-- EXERCISE INPUT --
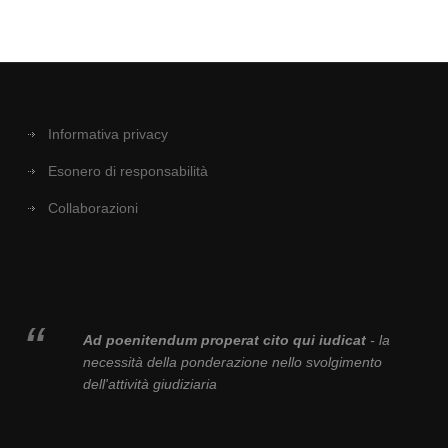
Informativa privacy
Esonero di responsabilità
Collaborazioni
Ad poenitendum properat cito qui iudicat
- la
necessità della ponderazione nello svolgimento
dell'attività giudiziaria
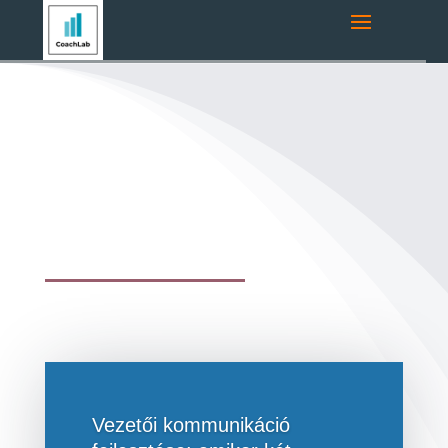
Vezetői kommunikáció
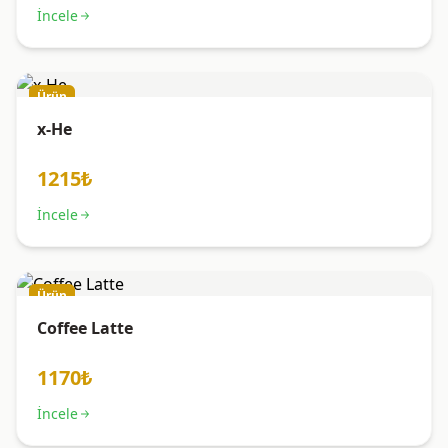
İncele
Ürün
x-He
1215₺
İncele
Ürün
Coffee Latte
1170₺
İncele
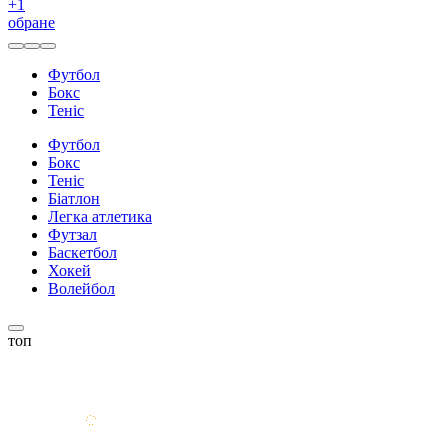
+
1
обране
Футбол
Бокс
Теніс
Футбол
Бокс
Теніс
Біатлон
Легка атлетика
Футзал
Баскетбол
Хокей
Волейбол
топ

--

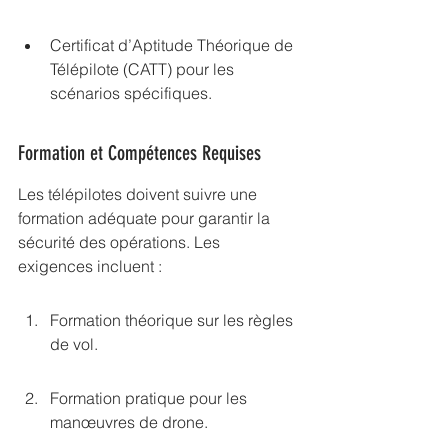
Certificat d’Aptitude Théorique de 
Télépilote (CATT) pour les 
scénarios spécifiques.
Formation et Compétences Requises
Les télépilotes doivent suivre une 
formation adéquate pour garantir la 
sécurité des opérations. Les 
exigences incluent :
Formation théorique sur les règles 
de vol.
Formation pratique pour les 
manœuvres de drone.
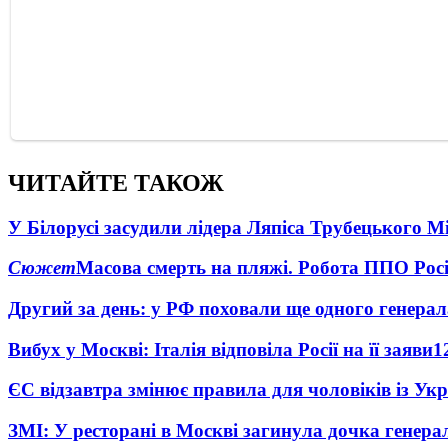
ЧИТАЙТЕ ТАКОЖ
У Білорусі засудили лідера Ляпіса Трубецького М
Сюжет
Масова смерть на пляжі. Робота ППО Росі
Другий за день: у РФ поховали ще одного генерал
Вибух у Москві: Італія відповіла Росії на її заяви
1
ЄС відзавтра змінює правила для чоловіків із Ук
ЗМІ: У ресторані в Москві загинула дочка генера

-- THE PROBLEM --
Find all lines holding the word "pour" in the records above and copy them.

-- TASK OUTPUT --
Télépilote (CATT) pour les 
formation adéquate pour garantir la 
Formation pratique pour les 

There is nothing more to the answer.